You're not going to change your fitness for the ride on Ventoux with one ride. Take it easy and freshen up for the main event. The miles and climbs you're already capable of are going to determine how you ride up Ventoux. Don't bust it all out at the beginning, apportion out the efforts conservatively, try to save something for the last few kms., standard advice.

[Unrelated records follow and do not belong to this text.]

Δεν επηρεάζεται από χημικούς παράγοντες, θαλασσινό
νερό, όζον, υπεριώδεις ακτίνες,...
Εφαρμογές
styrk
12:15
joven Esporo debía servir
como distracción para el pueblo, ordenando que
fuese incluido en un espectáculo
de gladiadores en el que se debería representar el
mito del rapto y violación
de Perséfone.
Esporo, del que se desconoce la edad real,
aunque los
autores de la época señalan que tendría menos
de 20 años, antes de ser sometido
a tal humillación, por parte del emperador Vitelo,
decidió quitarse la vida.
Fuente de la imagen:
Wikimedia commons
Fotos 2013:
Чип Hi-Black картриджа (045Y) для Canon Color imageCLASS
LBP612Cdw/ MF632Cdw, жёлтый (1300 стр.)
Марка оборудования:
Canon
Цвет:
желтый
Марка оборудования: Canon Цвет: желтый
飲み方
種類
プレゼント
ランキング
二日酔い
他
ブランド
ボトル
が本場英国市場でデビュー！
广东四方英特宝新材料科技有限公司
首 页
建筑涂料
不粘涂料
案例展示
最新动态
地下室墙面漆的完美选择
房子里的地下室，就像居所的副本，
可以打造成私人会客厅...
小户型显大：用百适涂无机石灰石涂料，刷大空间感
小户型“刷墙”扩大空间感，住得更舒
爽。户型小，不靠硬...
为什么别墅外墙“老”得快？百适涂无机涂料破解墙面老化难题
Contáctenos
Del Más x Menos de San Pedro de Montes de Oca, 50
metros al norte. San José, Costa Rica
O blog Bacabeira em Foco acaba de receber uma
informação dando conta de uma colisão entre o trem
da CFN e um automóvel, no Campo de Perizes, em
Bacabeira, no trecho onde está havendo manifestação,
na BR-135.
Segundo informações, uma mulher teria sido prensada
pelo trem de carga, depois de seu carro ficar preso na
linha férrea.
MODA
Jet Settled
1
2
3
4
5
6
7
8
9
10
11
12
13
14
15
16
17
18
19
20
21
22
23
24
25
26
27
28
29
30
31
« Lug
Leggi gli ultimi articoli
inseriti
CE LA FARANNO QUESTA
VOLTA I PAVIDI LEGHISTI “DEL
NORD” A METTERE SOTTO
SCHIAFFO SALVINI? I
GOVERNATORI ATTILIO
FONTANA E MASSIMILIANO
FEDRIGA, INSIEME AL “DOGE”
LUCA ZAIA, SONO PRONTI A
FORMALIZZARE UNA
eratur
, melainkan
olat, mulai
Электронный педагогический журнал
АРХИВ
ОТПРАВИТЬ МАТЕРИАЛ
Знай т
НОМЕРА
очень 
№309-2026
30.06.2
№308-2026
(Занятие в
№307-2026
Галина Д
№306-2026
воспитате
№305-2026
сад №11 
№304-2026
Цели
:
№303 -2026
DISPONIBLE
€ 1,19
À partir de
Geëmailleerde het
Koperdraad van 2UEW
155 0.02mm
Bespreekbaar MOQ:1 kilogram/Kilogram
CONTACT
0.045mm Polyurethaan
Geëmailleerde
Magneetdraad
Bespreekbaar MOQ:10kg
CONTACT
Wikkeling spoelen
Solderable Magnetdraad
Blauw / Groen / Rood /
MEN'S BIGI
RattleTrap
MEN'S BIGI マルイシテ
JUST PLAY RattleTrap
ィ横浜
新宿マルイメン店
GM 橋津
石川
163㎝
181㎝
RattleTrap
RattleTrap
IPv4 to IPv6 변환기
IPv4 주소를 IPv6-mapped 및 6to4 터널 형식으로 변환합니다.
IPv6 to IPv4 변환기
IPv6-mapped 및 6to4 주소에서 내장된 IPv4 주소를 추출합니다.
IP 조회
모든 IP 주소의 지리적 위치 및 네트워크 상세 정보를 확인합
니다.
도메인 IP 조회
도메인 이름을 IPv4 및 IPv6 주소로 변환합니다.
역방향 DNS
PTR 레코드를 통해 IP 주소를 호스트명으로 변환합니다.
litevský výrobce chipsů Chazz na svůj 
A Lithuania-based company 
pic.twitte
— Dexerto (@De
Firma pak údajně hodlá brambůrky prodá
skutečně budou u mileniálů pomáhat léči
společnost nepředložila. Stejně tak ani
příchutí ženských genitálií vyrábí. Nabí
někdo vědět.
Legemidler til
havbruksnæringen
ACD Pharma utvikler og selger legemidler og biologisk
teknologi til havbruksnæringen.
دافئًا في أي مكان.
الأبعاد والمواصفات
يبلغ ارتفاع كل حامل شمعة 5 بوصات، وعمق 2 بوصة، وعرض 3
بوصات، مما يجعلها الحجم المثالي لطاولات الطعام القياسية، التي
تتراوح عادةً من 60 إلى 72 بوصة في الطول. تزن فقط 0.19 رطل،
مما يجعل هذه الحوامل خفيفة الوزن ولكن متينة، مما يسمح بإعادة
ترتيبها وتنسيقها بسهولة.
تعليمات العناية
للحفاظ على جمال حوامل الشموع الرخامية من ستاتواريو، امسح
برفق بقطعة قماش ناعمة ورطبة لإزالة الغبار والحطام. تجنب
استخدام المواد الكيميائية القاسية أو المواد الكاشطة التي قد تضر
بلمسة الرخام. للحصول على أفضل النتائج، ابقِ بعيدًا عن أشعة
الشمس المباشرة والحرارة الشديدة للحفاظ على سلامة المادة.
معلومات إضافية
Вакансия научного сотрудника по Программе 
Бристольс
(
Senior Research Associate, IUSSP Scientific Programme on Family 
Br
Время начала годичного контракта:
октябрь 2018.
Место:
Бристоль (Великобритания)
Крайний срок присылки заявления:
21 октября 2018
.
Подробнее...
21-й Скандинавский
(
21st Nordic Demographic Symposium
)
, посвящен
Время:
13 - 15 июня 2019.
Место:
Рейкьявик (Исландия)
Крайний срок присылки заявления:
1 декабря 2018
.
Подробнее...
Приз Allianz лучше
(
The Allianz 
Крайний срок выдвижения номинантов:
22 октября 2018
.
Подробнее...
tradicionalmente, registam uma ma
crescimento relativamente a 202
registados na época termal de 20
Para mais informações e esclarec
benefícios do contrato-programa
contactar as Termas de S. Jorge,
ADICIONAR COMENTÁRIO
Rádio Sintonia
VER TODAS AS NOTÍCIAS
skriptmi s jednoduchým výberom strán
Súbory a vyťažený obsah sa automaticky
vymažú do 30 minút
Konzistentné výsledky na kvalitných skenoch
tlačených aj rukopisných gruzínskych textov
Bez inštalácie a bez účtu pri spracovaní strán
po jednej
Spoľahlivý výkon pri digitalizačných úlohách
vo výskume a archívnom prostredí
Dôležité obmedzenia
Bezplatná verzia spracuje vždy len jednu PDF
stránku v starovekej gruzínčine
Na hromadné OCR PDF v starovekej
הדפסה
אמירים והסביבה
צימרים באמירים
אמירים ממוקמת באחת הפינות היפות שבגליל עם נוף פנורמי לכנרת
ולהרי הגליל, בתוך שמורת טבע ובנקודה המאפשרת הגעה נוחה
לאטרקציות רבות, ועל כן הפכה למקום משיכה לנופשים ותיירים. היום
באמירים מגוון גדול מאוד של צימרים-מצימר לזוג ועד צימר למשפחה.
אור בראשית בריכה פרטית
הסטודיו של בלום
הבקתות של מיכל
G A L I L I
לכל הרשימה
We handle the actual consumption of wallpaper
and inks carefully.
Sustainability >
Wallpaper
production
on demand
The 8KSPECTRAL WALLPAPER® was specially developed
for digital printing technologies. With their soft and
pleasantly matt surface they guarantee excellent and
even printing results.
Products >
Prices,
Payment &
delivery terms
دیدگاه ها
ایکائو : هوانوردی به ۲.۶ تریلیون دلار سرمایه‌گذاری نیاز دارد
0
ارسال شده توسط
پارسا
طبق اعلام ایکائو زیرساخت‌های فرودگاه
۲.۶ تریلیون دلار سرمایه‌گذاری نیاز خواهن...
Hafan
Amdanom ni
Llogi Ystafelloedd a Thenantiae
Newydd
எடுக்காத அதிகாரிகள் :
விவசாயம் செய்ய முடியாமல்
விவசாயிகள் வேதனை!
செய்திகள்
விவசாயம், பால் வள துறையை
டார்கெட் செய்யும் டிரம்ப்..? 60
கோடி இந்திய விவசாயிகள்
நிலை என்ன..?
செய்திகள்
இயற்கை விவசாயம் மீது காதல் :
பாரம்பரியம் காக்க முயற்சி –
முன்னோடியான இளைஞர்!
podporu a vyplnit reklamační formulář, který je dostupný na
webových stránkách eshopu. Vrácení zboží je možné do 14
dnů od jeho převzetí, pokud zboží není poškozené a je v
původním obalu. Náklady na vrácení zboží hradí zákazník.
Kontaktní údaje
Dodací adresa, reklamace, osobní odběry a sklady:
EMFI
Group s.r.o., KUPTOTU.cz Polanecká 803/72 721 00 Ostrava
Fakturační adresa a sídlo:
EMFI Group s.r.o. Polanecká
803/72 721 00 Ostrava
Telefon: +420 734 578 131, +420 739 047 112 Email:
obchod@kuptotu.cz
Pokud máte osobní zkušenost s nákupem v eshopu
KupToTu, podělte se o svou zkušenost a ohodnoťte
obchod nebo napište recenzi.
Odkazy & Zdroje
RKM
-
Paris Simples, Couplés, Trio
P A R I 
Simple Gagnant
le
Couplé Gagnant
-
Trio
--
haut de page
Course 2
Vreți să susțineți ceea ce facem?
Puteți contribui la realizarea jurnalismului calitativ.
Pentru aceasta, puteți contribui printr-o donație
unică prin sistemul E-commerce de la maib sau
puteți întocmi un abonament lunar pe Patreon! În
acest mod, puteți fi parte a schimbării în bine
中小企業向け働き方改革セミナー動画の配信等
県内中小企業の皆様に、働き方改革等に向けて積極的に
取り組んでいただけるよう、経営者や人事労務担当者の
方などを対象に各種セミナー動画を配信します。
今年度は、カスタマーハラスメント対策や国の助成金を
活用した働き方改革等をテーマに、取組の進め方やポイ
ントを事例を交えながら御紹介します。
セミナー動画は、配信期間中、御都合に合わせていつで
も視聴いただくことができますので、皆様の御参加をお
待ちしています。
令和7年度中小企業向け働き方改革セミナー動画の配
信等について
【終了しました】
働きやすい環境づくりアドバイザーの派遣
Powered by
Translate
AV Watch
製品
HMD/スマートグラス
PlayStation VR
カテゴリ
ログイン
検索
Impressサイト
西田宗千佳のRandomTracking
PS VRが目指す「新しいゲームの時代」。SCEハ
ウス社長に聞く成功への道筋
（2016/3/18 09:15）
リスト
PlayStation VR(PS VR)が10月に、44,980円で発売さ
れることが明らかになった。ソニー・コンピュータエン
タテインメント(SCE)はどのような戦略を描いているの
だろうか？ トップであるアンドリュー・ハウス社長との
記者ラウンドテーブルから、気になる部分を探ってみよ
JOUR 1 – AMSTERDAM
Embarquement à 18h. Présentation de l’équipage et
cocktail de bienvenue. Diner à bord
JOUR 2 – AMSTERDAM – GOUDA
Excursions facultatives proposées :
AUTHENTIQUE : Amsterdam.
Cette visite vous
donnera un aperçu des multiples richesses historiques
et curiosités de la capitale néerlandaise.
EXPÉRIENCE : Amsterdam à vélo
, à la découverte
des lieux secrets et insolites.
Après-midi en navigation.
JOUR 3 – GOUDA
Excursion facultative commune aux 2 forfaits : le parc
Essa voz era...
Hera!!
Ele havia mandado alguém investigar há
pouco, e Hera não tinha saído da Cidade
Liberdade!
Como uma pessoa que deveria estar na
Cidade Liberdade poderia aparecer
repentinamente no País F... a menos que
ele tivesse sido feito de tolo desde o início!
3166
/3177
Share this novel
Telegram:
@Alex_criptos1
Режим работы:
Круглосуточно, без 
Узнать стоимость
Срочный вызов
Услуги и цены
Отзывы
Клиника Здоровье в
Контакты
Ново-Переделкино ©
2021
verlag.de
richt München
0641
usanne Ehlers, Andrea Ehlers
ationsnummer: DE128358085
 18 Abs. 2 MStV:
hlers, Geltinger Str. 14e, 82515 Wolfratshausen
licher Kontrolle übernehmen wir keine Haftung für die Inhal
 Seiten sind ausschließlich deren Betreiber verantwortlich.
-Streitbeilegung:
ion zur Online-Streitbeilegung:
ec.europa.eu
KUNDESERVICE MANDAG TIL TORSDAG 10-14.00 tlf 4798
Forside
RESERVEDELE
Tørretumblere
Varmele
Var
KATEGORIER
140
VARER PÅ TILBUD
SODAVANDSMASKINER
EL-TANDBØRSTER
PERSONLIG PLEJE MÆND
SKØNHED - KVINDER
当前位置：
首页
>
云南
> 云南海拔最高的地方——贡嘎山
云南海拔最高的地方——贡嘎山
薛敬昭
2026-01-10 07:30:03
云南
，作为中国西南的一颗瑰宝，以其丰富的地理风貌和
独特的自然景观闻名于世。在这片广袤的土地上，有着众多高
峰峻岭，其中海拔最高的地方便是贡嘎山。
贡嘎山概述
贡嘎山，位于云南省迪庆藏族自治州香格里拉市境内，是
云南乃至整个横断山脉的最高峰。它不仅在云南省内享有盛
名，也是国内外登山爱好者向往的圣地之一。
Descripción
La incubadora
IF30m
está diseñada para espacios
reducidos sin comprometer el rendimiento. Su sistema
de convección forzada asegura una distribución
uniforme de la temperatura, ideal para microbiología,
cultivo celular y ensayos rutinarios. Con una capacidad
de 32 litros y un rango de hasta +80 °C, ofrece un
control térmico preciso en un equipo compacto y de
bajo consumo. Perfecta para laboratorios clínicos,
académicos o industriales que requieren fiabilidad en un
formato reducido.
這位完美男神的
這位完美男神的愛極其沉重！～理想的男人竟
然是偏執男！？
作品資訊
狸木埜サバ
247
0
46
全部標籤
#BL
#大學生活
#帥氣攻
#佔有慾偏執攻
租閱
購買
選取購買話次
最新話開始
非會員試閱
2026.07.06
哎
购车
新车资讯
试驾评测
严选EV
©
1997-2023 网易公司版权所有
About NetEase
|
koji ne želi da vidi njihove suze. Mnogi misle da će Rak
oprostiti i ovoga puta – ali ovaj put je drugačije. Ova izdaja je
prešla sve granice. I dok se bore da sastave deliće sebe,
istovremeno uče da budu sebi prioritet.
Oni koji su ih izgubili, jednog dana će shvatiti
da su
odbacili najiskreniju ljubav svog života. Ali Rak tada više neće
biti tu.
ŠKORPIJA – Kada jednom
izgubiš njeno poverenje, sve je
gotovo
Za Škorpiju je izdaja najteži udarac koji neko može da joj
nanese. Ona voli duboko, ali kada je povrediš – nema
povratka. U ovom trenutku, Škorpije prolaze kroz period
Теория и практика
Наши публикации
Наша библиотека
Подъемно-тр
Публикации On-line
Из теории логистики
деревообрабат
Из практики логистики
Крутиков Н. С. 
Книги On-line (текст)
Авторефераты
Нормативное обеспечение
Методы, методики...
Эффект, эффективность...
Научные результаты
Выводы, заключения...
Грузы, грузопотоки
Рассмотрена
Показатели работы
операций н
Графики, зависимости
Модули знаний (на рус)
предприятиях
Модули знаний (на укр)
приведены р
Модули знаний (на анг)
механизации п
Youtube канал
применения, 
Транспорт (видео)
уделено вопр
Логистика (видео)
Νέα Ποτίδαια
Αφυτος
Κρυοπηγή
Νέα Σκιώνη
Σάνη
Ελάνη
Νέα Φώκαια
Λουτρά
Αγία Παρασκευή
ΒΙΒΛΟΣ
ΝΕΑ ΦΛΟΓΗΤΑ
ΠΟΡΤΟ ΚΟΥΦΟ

I'd bet Bear Mountain is pretty nice right now, though. You wouldn't have to do 6 repeats!

Best of luck!


----------



## duriel (Oct 10, 2013)

There doesn't seem to be too much different between the 2. Go with what ever you wish. Either would be difficult ride!


----------



## ph0enix (Aug 12, 2009)

Be sure to let us know how it went.


----------



## Trek_5200 (Apr 21, 2013)

Completed Ventoux. All I can say is I had a great time. Made it up Ventoux and highly recommend it. Best organized/run Gran Fondo I have yet to to do. Sets the standard in my book.


----------



## Fredrico (Jun 15, 2002)

Trek_5200 said:


> Completed Ventoux. All I can say is I had a great time. Made it up Ventoux and highly recommend it. Best organized/run Gran Fondo I have yet to to do. Sets the standard in my book.


So how would you rate it compared to other climbs you've done? How does it compare to the mountains in California, for example? Was it a beotch or not as bad as expected?


----------



## Trek_5200 (Apr 21, 2013)

Very tough climb. I trained all year and still found it hard, but a lot of that was due to the Ventoux climb occurring at the end of the race. 

The longest climbs I had done before were 7-8 miles long and those I rode more aggressively so got a very different feel from the experience.

Sorry, never been cycling in California.


----------